Healthcare-associated infections (HAIs) are a public health concern that continue to pose a threat to patient safety. On any given day, approximately 1 in 31 hospital patients has at least one HAI. According to the Centers for Disease Control and Prevention (CDC), an estimated 687,000 HAIs occurred nationally and about 72,000 hospitalized patients with HAIs died in 2015. As of 2015, all HAI data reported to the Centers for Medicare and Medicaid Services (CMS) Hospital Inpatient Quality Reporting Program are required to be shared with the Virginia Department of Health (VDH). This annual report summarizes the performance of Virginia’s acute care hospitals on HAIs in 2017 and healthcare personnel influenza vaccination for the 2017-2018 influenza season.

Key Findings

  • In 2017, there were 23% fewer central line-associated bloodstream infections (CLABSIs) in Virginia acute care hospitals than predicted based on the national experience from 2015. This was a statistically significant reduction from the national baseline.

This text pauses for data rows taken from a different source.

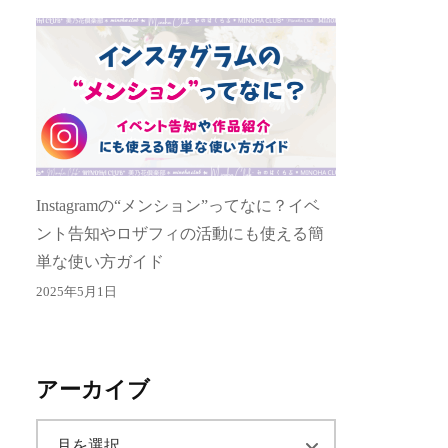
Instagramの“メンション”ってなに？イベ
ント告知やロザフィの活動にも使える簡
単な使い方ガイド
2025年5月1日
アーカイブ
ア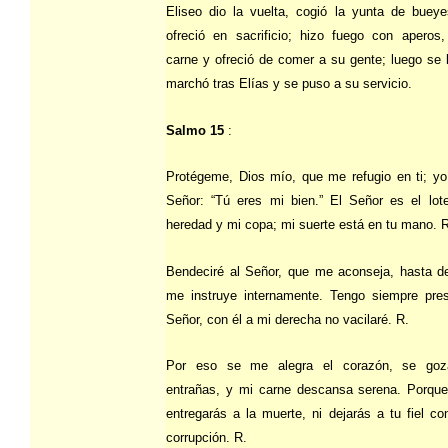
Eliseo dio la vuelta, cogió la yunta de buey
ofreció en sacrificio; hizo fuego con aperos
carne y ofreció de comer a su gente; luego se 
marchó tras Elías y se puso a su servicio.
Salmo 15
:
Protégeme, Dios mío, que me refugio en ti; yo
Señor: “Tú eres mi bien.” El Señor es el lot
heredad y mi copa; mi suerte está en tu mano. R
Bendeciré al Señor, que me aconseja, hasta d
me instruye internamente. Tengo siempre pres
Señor, con él a mi derecha no vacilaré. R.
Por eso se me alegra el corazón, se go
entrañas, y mi carne descansa serena. Porqu
entregarás a la muerte, ni dejarás a tu fiel co
corrupción. R.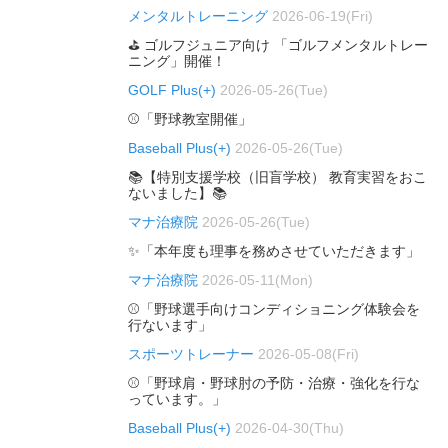
メンタルトレーニング
2026-06-19(Fri)
⛳ ゴルフジュニア向け 「ゴルフメンタルトレー
ニング」開催！
GOLF Plus(+)
2026-05-26(Tue)
⚾「野球教室開催」
Baseball Plus(+)
2026-05-26(Tue)
📚【特別支援学校（旧盲学校） 教育実習をおこ
ないました】📚
マナ治療院
2026-05-26(Tue)
✨「本年度も理事を務めさせていただきます」
マナ治療院
2026-05-11(Mon)
⚾「野球選手向けコンディショニング体験会を
行ないます」
スポーツトレーナー
2026-05-08(Fri)
⚾「野球肩・野球肘の予防・治療・強化を行な
っています。」
Baseball Plus(+)
2026-04-30(Thu)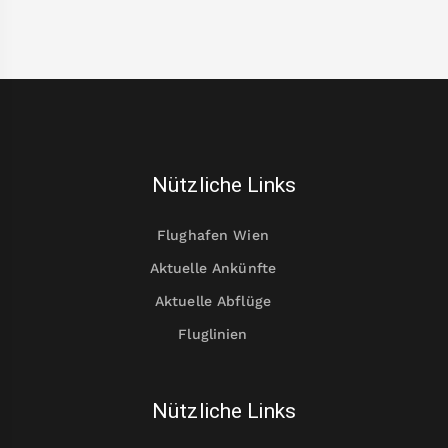
Nützliche Links
Flughafen Wien
Aktuelle Ankünfte
Aktuelle Abflüge
Fluglinien
Nützliche Links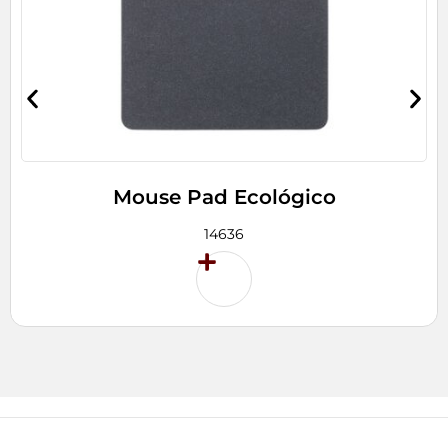
Mouse Pad Ecológico
14636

  • In 2017, there were about the same number of catheter-associated urinary tract infections (CAUTIs) in Virginia acute care hospitals as predicted based on the national experience from 2015.
  • In 2017, there were about the same number of surgical site infections (SSIs) following abdominal hysterectomies and about the same number of SSIs following colon surgeries in adult patients (≥18 years) in Virginia acute care hospitals as predicted based on the national experience from 2015.

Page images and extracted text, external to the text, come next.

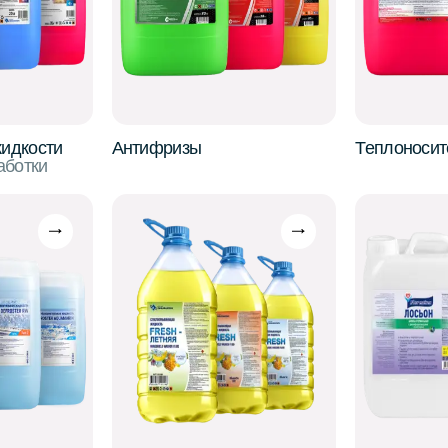
идкости
Антифризы
Теплоносит
аботки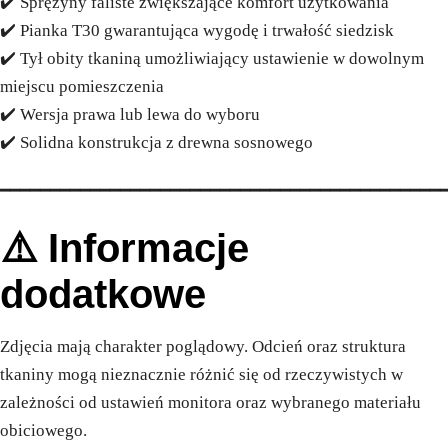
✔️ Sprężyny faliste zwiększające komfort użytkowania
✔️ Pianka T30 gwarantująca wygodę i trwałość siedzisk
✔️ Tył obity tkaniną umożliwiający ustawienie w dowolnym
miejscu pomieszczenia
✔️ Wersja prawa lub lewa do wyboru
✔️ Solidna konstrukcja z drewna sosnowego
━━━━━━━━━━━━━━━━━━━━━━━━━━━━━━━━━━━━━━━━━━━━
⚠️ Informacje
dodatkowe
Zdjęcia mają charakter poglądowy. Odcień oraz struktura
tkaniny mogą nieznacznie różnić się od rzeczywistych w
zależności od ustawień monitora oraz wybranego materiału
obiciowego.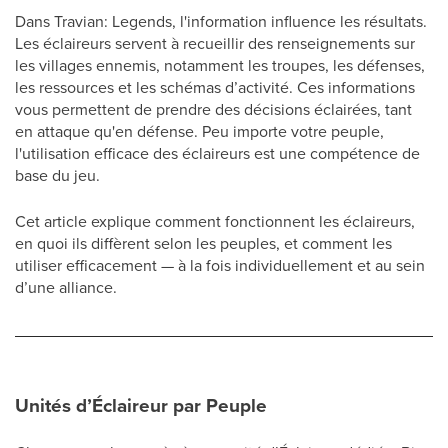
Dans Travian: Legends, l'information influence les résultats.
Les éclaireurs servent à recueillir des renseignements sur
les villages ennemis, notamment les troupes, les défenses,
les ressources et les schémas d’activité. Ces informations
vous permettent de prendre des décisions éclairées, tant
en attaque qu'en défense. Peu importe votre peuple,
l'utilisation efficace des éclaireurs est une compétence de
base du jeu.
Cet article explique comment fonctionnent les éclaireurs,
en quoi ils diffèrent selon les peuples, et comment les
utiliser efficacement — à la fois individuellement et au sein
d’une alliance.
Unités d’Éclaireur par Peuple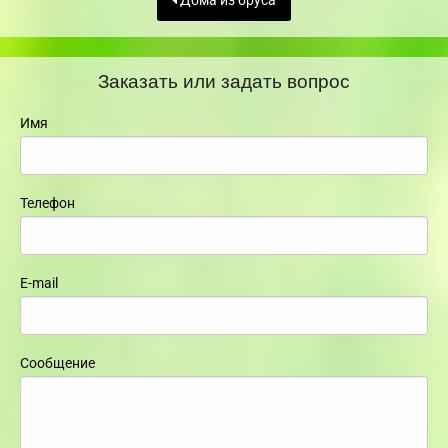
Дома из бруса
Заказать или задать вопрос
Имя
Телефон
E-mail
Сообщение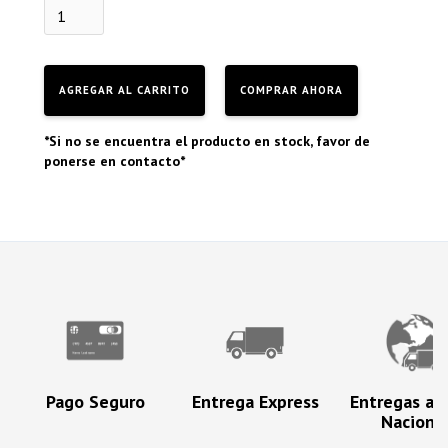
COMPRAR AHORA
*Si no se encuentra el producto en stock, favor de
ponerse en contacto*
Pago Seguro
Entrega Express
Entregas a N
Naciona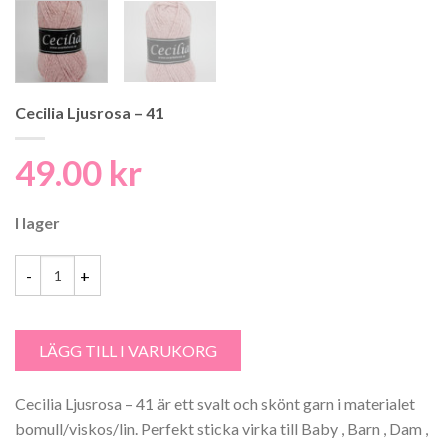
Cecilia Ljusrosa – 41
49.00
kr
I lager
Cecilia Ljusrosa - 41 mängd
LÄGG TILL I VARUKORG
Cecilia Ljusrosa – 41 är ett svalt och skönt garn i materialet
bomull/viskos/lin. Perfekt sticka virka till Baby , Barn , Dam ,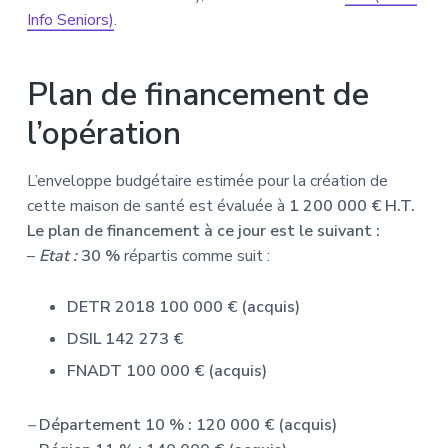
Info Seniors)
.
Plan de financement de
l’opération
L’enveloppe budgétaire estimée pour la création de
cette maison de santé est évaluée à
1 200 000 € H.T.
Le plan de financement à ce jour est le suivant :
–
Etat :
30 %
répartis comme suit :
DETR 2018 100 000 € (acquis)
DSIL 142 273 €
FNADT 100 000 € (acquis)
–
Département 10 % : 120 000 € (acquis)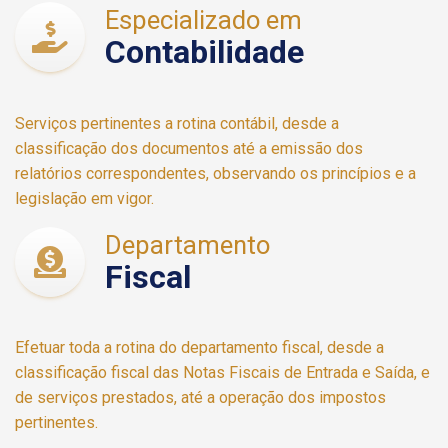
Especializado em
Contabilidade
Serviços pertinentes a rotina contábil, desde a
classificação dos documentos até a emissão dos
relatórios correspondentes, observando os princípios e a
legislação em vigor.
Departamento
Fiscal
Efetuar toda a rotina do departamento fiscal, desde a
classificação fiscal das Notas Fiscais de Entrada e Saída, e
de serviços prestados, até a operação dos impostos
pertinentes.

  • In 2017, there were about the same number of hospital-onset methicillin-resistant Staphylococcus aureus (MRSA) bacteremia laboratory-identified events in Virginia acute care hospitals as predicted based on the national experience from 2015.

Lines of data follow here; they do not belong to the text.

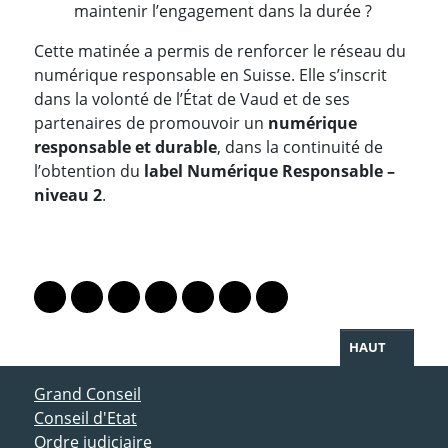
maintenir l’engagement dans la durée ?
Cette matinée a permis de renforcer le réseau du
numérique responsable en Suisse. Elle s’inscrit
dans la volonté de l’État de Vaud et de ses
partenaires de promouvoir un
numérique
responsable et durable
, dans la continuité de
l’obtention du
label Numérique Responsable –
niveau 2
.
PARTAGER LA PAGE
Lien vers le profil Mastodon
Lien vers le profil Bluesky
Lien vers le profil Instagram
Lien vers le profil Linkedin
Lien vers le profil Facebook
Lien vers le profil Twitter
Partager par WhatsAp
HAUT
ACCÈS DIRECT
Grand Conseil
Conseil d'Etat
Ordre judiciaire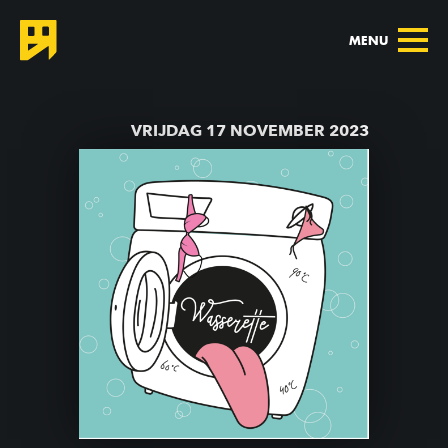
MENU
TERUG NAAR AGENDA
VRIJDAG 17 NOVEMBER 2023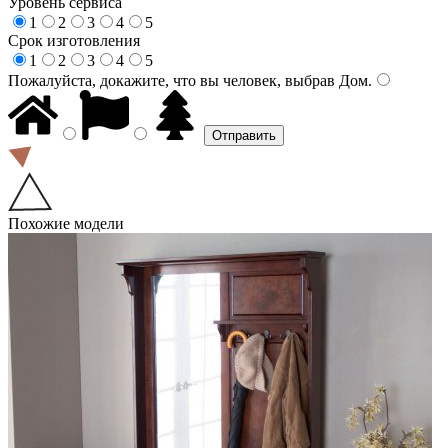
Уровень сервиса
1
2
3
4
5
Срок изготовления
1
2
3
4
5
Пожалуйста, докажите, что вы человек, выбрав
Дом
.
Похожие модели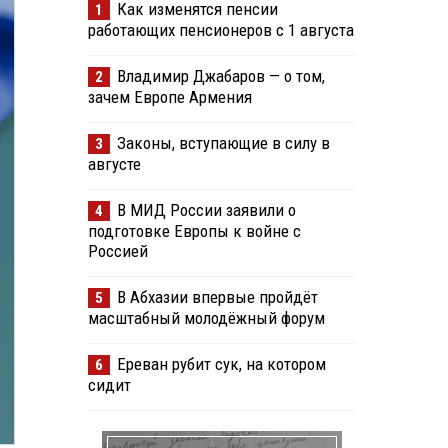
Как изменятся пенсии
1
работающих пенсионеров с 1 августа
Владимир Джабаров — о том,
2
зачем Европе Армения
Законы, вступающие в силу в
3
августе
В МИД России заявили о
4
подготовке Европы к войне с
Россией
В Абхазии впервые пройдёт
5
масштабный молодёжный форум
Ереван рубит сук, на котором
6
сидит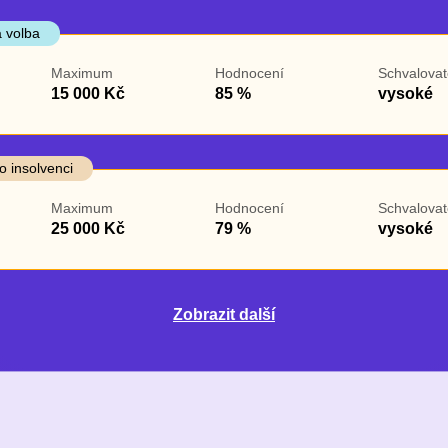
 volba
Maximum
Hodnocení
Schvalovat
15 000 Kč
85 %
vysoké
o insolvenci
Maximum
Hodnocení
Schvalovat
25 000 Kč
79 %
vysoké
Zobrazit další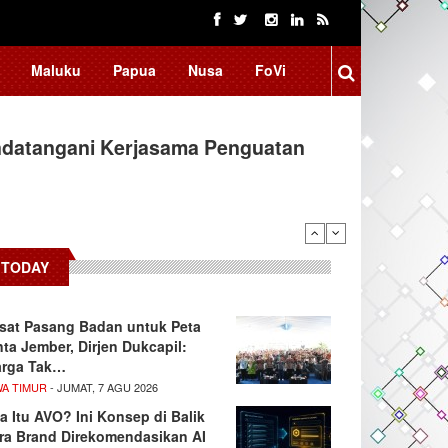
Maluku
Papua
Nusa
FoVi
ndatangani Kerjasama Penguatan
arifikasi Isu "Tangkap Lepas",…
TODAY
sat Pasang Badan untuk Peta
nta Jember, Dirjen Dukcapil:
rga Tak…
WA TIMUR
- JUMAT, 7 AGU 2026
a Itu AVO? Ini Konsep di Balik
ra Brand Direkomendasikan AI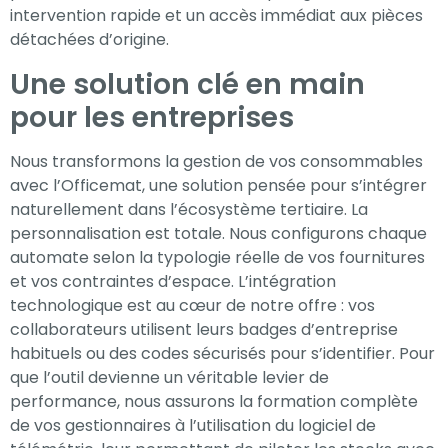
intervention rapide et un accès immédiat aux pièces
détachées d’origine.
Une solution clé en main
pour les entreprises
Nous transformons la gestion de vos consommables
avec l’Officemat, une solution pensée pour s’intégrer
naturellement dans l’écosystème tertiaire. La
personnalisation est totale. Nous configurons chaque
automate selon la typologie réelle de vos fournitures
et vos contraintes d’espace. L’intégration
technologique est au cœur de notre offre : vos
collaborateurs utilisent leurs badges d’entreprise
habituels ou des codes sécurisés pour s’identifier. Pour
que l’outil devienne un véritable levier de
performance, nous assurons la formation complète
de vos gestionnaires à l’utilisation du logiciel de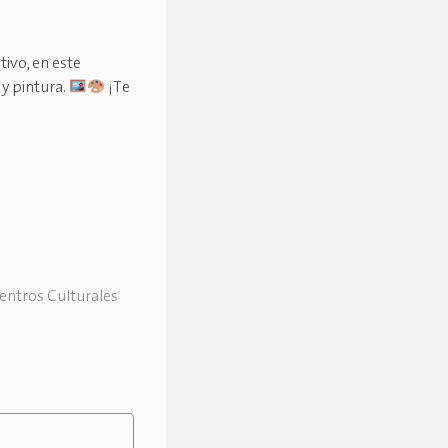
tivo, en este
y pintura.
¡Te
Centros Culturales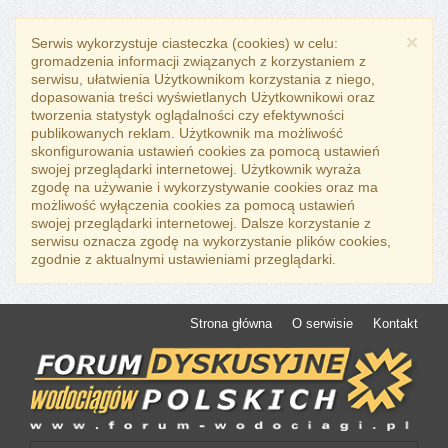
×
Serwis wykorzystuje ciasteczka (cookies) w celu:
gromadzenia informacji związanych z korzystaniem z
serwisu, ułatwienia Użytkownikom korzystania z niego,
dopasowania treści wyświetlanych Użytkownikowi oraz
tworzenia statystyk oglądalności czy efektywności
publikowanych reklam. Użytkownik ma możliwość
skonfigurowania ustawień cookies za pomocą ustawień
swojej przeglądarki internetowej. Użytkownik wyraża
zgodę na używanie i wykorzystywanie cookies oraz ma
możliwość wyłączenia cookies za pomocą ustawień
swojej przeglądarki internetowej. Dalsze korzystanie z
serwisu oznacza zgodę na wykorzystanie plików cookies,
zgodnie z aktualnymi ustawieniami przeglądarki.
Strona główna
O serwisie
Kontakt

  • In 2017, there were 24% fewer hospital-onset Clostridioides difficile laboratory-identified events in Virginia acute care hospitals than predicted based on the national experience from 2015. This was a statistically significant reduction from the national baseline.
  • For the 2017-2018 influenza season, over half (54%) of Virginia hospitals met the U.S. Department of Health and Human Services Healthy People 2020 goal of 90% vaccination of healthcare personnel.

Overall, Virginia acute care hospitals have shown progress in preventing CLABSI and Clostridioides difficile laboratory-identified events in 2017 when compared to the national experience. Further action is needed to reduce other HAIs, including CAUTIs, SSIs following abdominal hysterectomies and colon surgeries in adult patients, and MRSA bacteremia, as hospitals did not show any significant changes in 2017 from the national baseline.

The Virginia HAI/AR Program continues to work with partner organizations, key stakeholders, and healthcare facilities to improve existing programs and develop new strategies to reduce the number of HAIs in Virginia hospitals and to ultimately protect patients from harm.